Nur durch Petotion in deutsche Kinos
Auch die effektvoll verstörenden Szenen, in denen das Alien seine Opfer in eine schwarze Masse lockt, sollten so naturalistisch wie irgend möglich gefilmt werden. "Jonathan wollte das alles direkt aufnehmen, ohne dass wir wie sonst üblich Bildinhalte später am Computer hinzufügen", erklärt Production-Designer Chris Oddy. So ließ er einen ungefähr zwölf Quadrat­meter großen Bühnenboden aus schwarzem Glas anfertigen. Darunter befand sich ein Becken mit zäher schwarzer Flüssigkeit, in die eine mechanische schwarze Plattform abgesenkt werden konnte. Somit entsteht der frappierende Effekt, dass Scarlett Johansson auf der schwarzen Ebene läuft, während die Männer im Nichts verschwinden.

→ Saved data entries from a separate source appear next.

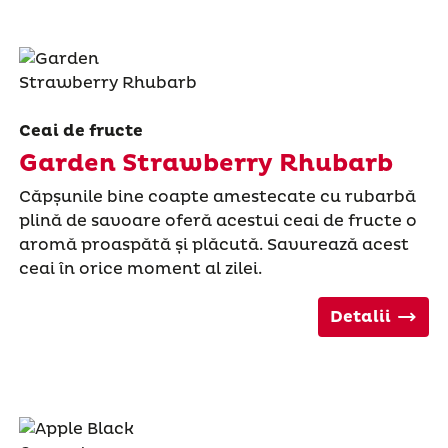
Ceai de fructe
Garden Strawberry Rhubarb
Căpșunile bine coapte amestecate cu rubarbă
plină de savoare oferă acestui ceai de fructe o
aromă proaspătă și plăcută. Savurează acest
ceai în orice moment al zilei.
Detalii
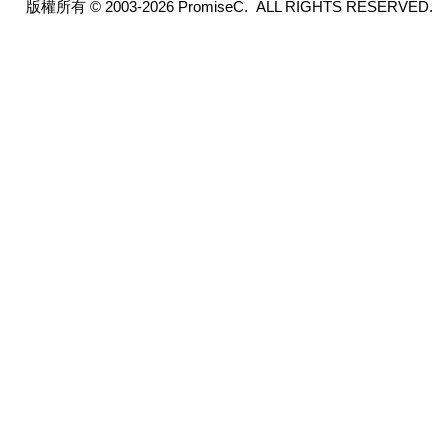
版權所有 © 2003-2026 PromiseC. ALL RIGHTS RESERVED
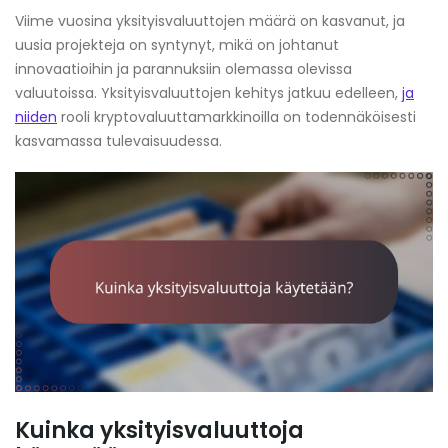
Viime vuosina yksityisvaluuttojen määrä on kasvanut, ja
uusia projekteja on syntynyt, mikä on johtanut
innovaatioihin ja parannuksiin olemassa olevissa
valuutoissa. Yksityisvaluuttojen kehitys jatkuu edelleen,
ja
niiden
rooli kryptovaluuttamarkkinoilla on todennäköisesti
kasvamassa tulevaisuudessa.
Kuinka yksityisvaluuttoja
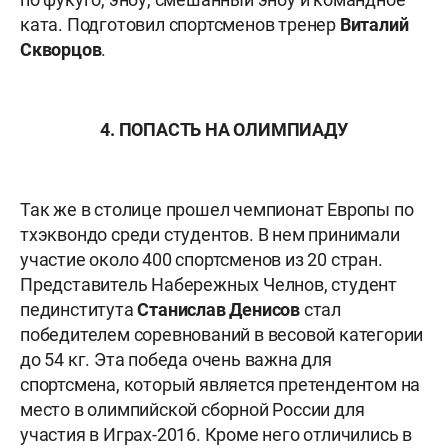
ката. Подготовил спортсменов тренер
Виталий
Скворцов
.
4. ПОПАСТЬ НА ОЛИМПИАДУ
Так же в столице прошел чемпионат Европы по
тхэквондо среди студентов. В нем принимали
участие около 400 спортсменов из 20 стран.
Представитель Набережных Челнов, студент
пединститута
Станислав Денисов
стал
победителем соревнований в весовой категории
до 54 кг. Эта победа очень важна для
спортсмена, который является претендентом на
место в олимпийской сборной России для
участия в Играх-2016. Кроме него отличились в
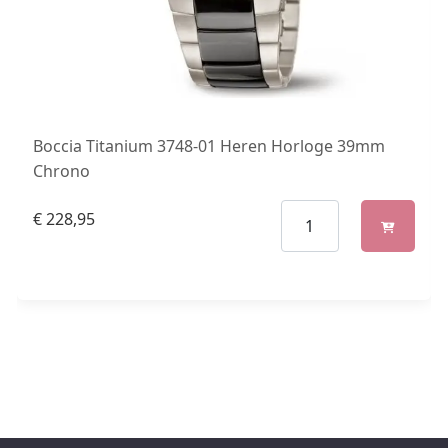
Boccia Titanium 3748-01 Heren Horloge 39mm
Chrono
€
228,95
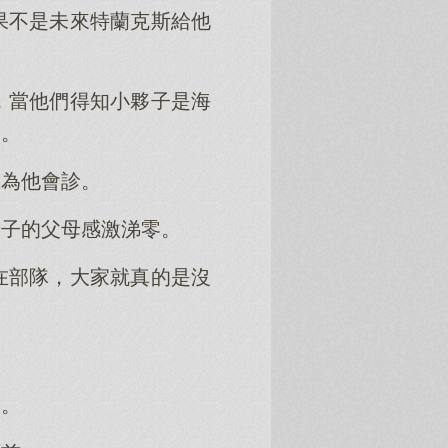
果不是未來特蘭克斯給他
，當他們得知小夥子是海
道。
生為他會診。
夥子的父母感激涕零。
在部隊，大家就真的是沒
邊。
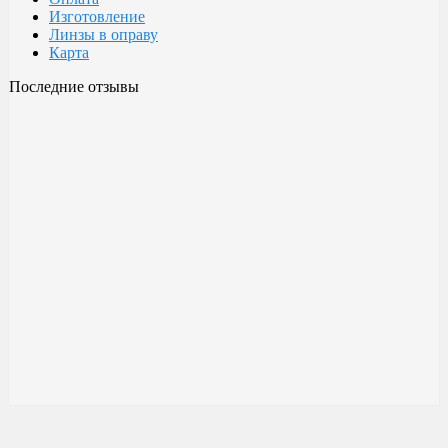
Изготовление
Линзы в оправу
Карта
Последние отзывы
Очки Glodiatr c3 106
106 c3 Glodiatr
Здравствуйте! Третий год ношу, потёрлись уже, гнул не один
раз, сильно гнул, забывал снять на сон грядущий, ибо
забываешь про них, утром, либо наступал, думаешь, ну всё...
ан нет, разогнул, выправил, и опять в них, по мне отличные
очки!!! Всё остальное, а было не мало их,...
Малешин Сергей Аркадьевич
15 июня 2021 08:35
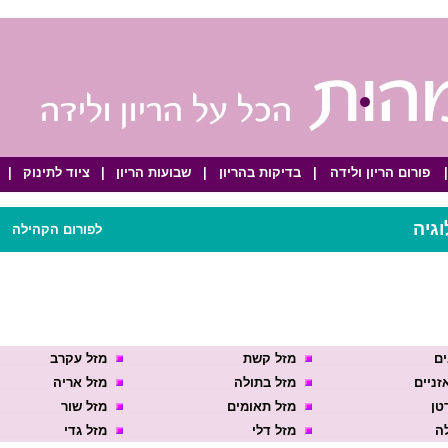
|
פורום הריון ולידה
|
בדיקות בהריון
|
שבועות הריון
|
ציוד לתינוק
|
גיה
לפורום הקהילה
|
ים
מזל קשת
מזל עקרב
זניים
מזל בתולה
מזל אריה
טן
מזל תאומים
מזל שור
ה
מזל דלי
מזל גדי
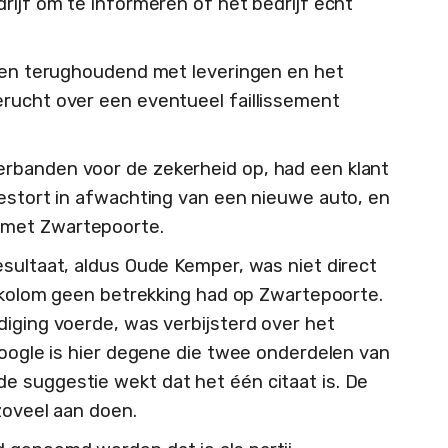
rijf om te informeren of het bedrijf echt
rden terughoudend met leveringen en het
rucht over een eventueel faillissement
rbanden voor de zekerheid op, had een klant
gestort in afwachting van een nieuwe auto, en
 met Zwartepoorte.
esultaat, aldus Oude Kemper, was niet direct
erkolom geen betrekking had op Zwartepoorte.
diging voerde, was verbijsterd over het
Google is hier degene die twee onderdelen van
e suggestie wekt dat het één citaat is. De
zoveel aan doen.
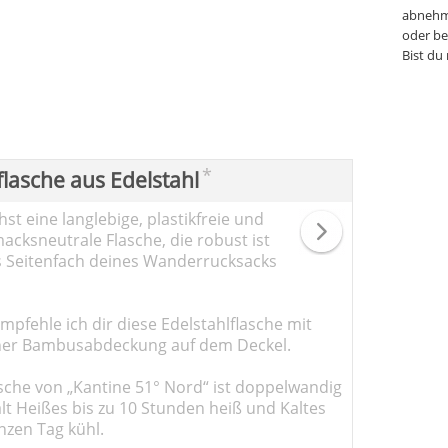
abnehm
oder be
Bist du
*
flasche aus Edelstahl
st eine langlebige, plastikfreie und
cksneutrale Flasche, die robust ist
s Seitenfach deines Wanderrucksacks
pfehle ich dir diese Edelstahlflasche mit
er Bambusabdeckung auf dem Deckel.
sche von „Kantine 51° Nord“ ist doppelwandig
ält Heißes bis zu 10 Stunden heiß und Kaltes
nzen Tag kühl.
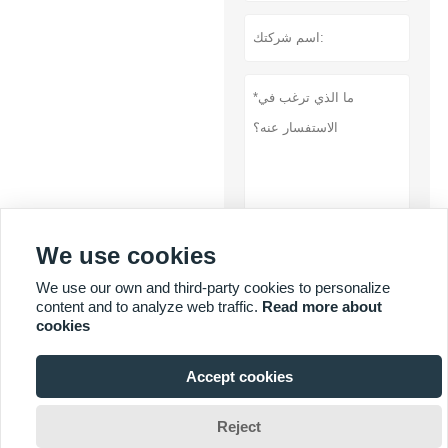
We use cookies
تقدم
We use our own and third-party cookies to personalize
content and to analyze web traffic.
Read more about
سياسة خاصة
cookies
Accept cookies

Reject
المزيد من الخدمات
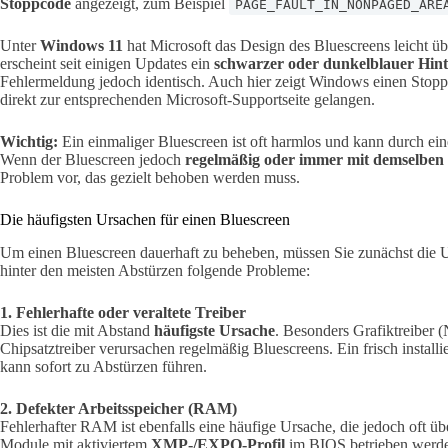
Stoppcode
angezeigt, zum Beispiel
PAGE_FAULT_IN_NONPAGED_ARE
Unter
Windows 11
hat Microsoft das Design des Bluescreens leicht üb
erscheint seit einigen Updates ein
schwarzer oder dunkelblauer Hin
Fehlermeldung jedoch identisch. Auch hier zeigt Windows einen Stop
direkt zur entsprechenden Microsoft-Supportseite gelangen.
Wichtig:
Ein einmaliger Bluescreen ist oft harmlos und kann durch ei
Wenn der Bluescreen jedoch
regelmäßig oder immer mit demselben
Problem vor, das gezielt behoben werden muss.
Die häufigsten Ursachen für einen Bluescreen
Um einen Bluescreen dauerhaft zu beheben, müssen Sie zunächst die 
hinter den meisten Abstürzen folgende Probleme:
1. Fehlerhafte oder veraltete Treiber
Dies ist die mit Abstand
häufigste Ursache
. Besonders Grafiktreiber
Chipsatztreiber verursachen regelmäßig Bluescreens. Ein frisch installier
kann sofort zu Abstürzen führen.
2. Defekter Arbeitsspeicher (RAM)
Fehlerhafter RAM ist ebenfalls eine häufige Ursache, die jedoch oft
Module mit aktiviertem
XMP-/EXPO-Profil
im BIOS betrieben werden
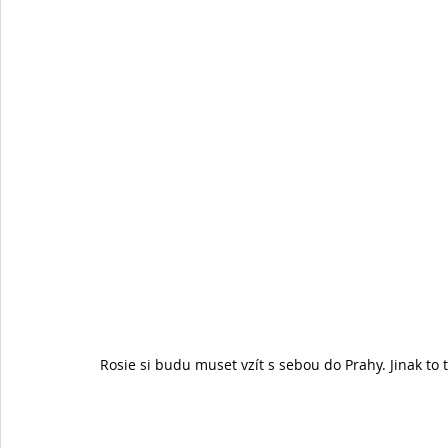
Rosie si budu muset vzít s sebou do Prahy. Jinak to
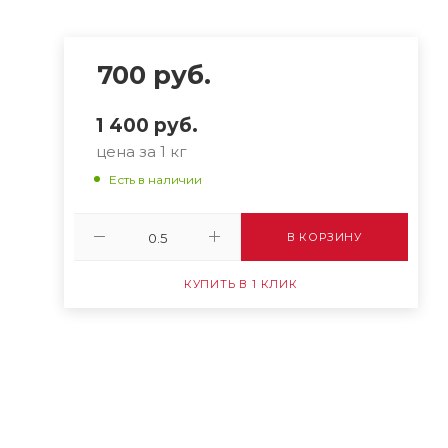
700
руб.
1 400
руб.
цена за 1 кг
Есть в наличии
В КОРЗИНУ
КУПИТЬ В 1 КЛИК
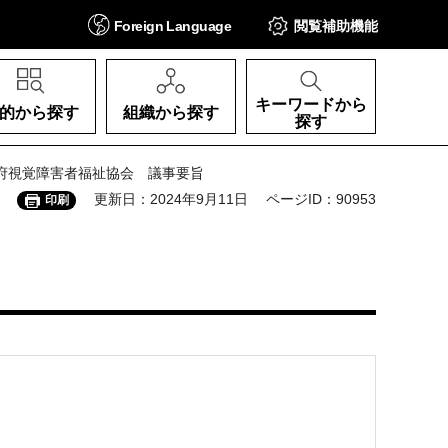
Foreign
Language
閲覧補助
機能
キーワードから
的から探す
組織から探す
探す
阪府視覚障害者福祉協会 議事要旨
更新日：2024年9月11日
ページID：90953
印刷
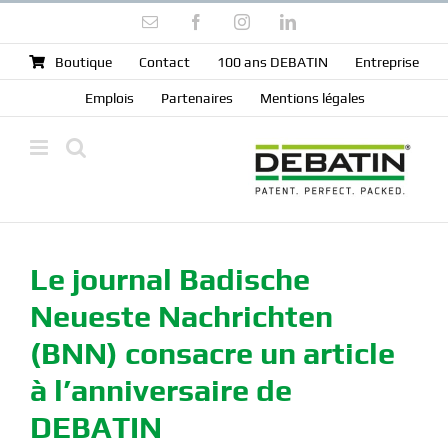
Skip
Email
Facebook
Instagram
LinkedIn
to
content
Boutique
Contact
100 ans DEBATIN
Entreprise
Emplois
Partenaires
Mentions légales
Le journal Badische
Neueste Nachrichten
(BNN) consacre un article
à l’anniversaire de
DEBATIN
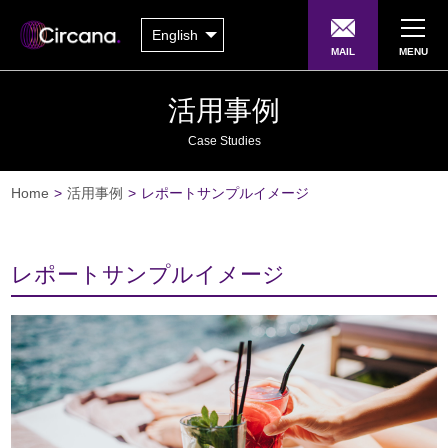
English
MAIL
MENU
活用事例
Case Studies
Home
>
活用事例
>
レポートサンプルイメージ
レポートサンプルイメージ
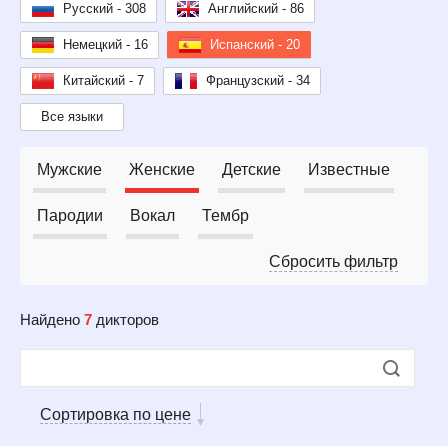
Русский - 308
Английский - 86
Немецкий - 16
Испанский - 20
Китайский - 7
Французский - 34
Все языки
Мужские
Женские
Детские
Известные
Пародии
Вокал
Тембр
Сбросить фильтр
Найдено
7
дикторов
Сортировка по цене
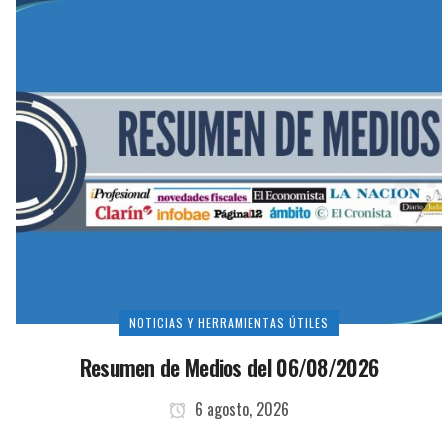
NOTICIAS Y HERRAMIENTAS ÚTILES
Resumen de Medios del 06/08/2026
6 agosto, 2026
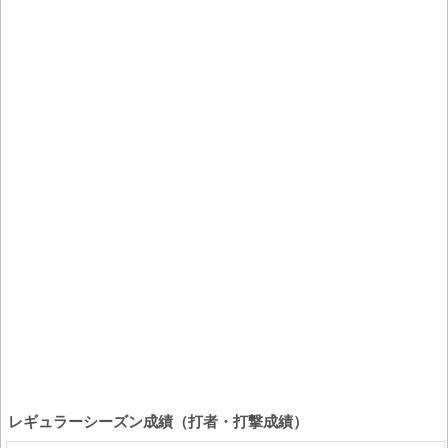
レギュラーシーズン成績（打者・打撃成績）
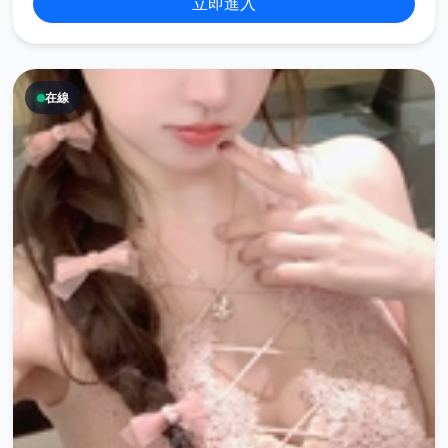
立即進入
在線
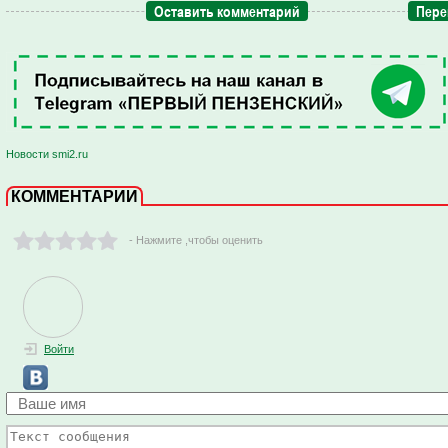
Оставить комментарий
Пере
Новости smi2.ru
КОММЕНТАРИИ
- Нажмите ,чтобы оценить
Войти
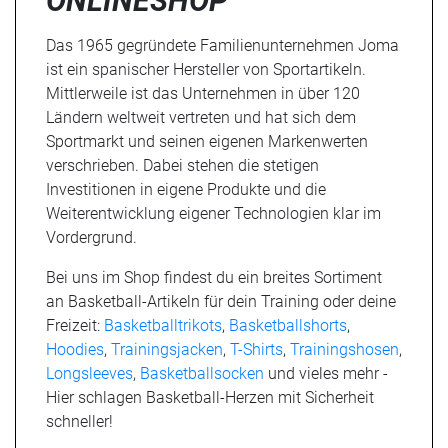
ONLINESHOP
Das 1965 gegründete Familienunternehmen Joma
ist ein spanischer Hersteller von Sportartikeln.
Mittlerweile ist das Unternehmen in über 120
Ländern weltweit vertreten und hat sich dem
Sportmarkt und seinen eigenen Markenwerten
verschrieben. Dabei stehen die stetigen
Investitionen in eigene Produkte und die
Weiterentwicklung eigener Technologien klar im
Vordergrund.
Bei uns im Shop findest du ein breites Sortiment
an Basketball-Artikeln für dein Training oder deine
Freizeit:
Basketballtrikots
,
Basketballshorts
,
Hoodies
,
Trainingsjacken
,
T-Shirts
,
Trainingshosen
,
Longsleeves
,
Basketballsocken
und vieles mehr -
Hier schlagen Basketball-Herzen mit Sicherheit
schneller!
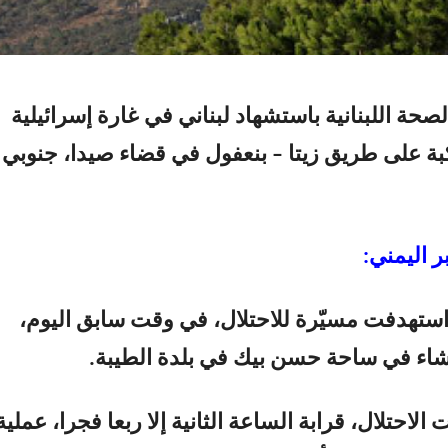
صحة اللبنانية باستشهاد لبناني في غارة إسرائيلية
 على طريق زيتا – بنعفول في قضاء صيدا، جنوبي
ر اليمني:
ستهدفت مسيّرة للاحتلال، في وقت سابق اليوم،
شاء في ساحة حسن بيك في بلدة الطيبة.
الاحتلال، قرابة الساعة الثانية إلا ربعا فجرا، عملية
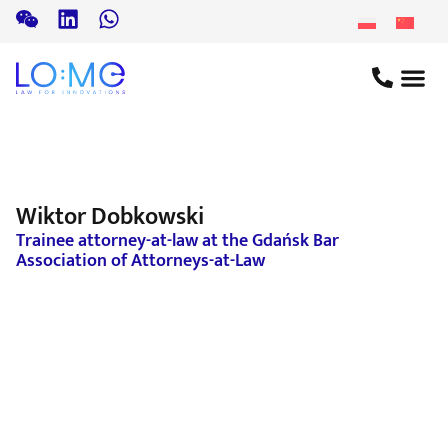
Wiktor Dobkowski
Trainee attorney-at-law at the Gdańsk Bar
Association of Attorneys-at-Law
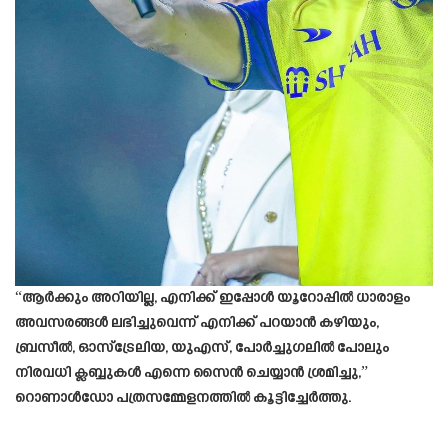
“ആർക്കും അറിയില്ല, എനിക്ക് ഇപ്പോൾ യൂറോപ്പിൽ ധാരാളം
അവസരങ്ങൾ ലഭിച്ചുവെന്ന് എനിക്ക് പറയാൻ കഴിയും,
ബ്രസീൽ, ഓസ്‌ട്രേലിയ, യുഎസ്, പോർച്ചുഗലിൽ പോലും
നിരവധി ക്ലബ്ബുകൾ എന്നെ സൈൻ ചെയ്യാൻ ശ്രമിച്ചു,”
റൊണാൾഡോ പത്രസമ്മേളനത്തിൽ കൂട്ടിച്ചേർത്തു.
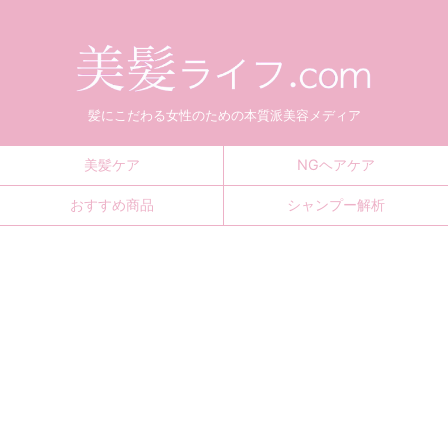
髪にこだわる女性のための本質派美容メディア
美髪ケア
NGヘアケア
おすすめ商品
シャンプー解析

Um den Hollywood-Star von seinem ungewöhnlichen Projekt zu überzeugen, flog Glazer Monate vorm Dreh nach New York. "Einen Tag lang erklärte ich ihr alle Details; die versteckten Kameras, das Improvisieren mit Fremden, die Autofahrten durch Schottland, die Nacktheit, die Gewalt... und sie hat nicht einmal gezuckt oder gehadert. Es gab nur eine Bedingung: Die ganze Zeit war ihr Bodyguard in der Nähe, um bei Gefahr einzugreifen. Dazu kam es aber nie."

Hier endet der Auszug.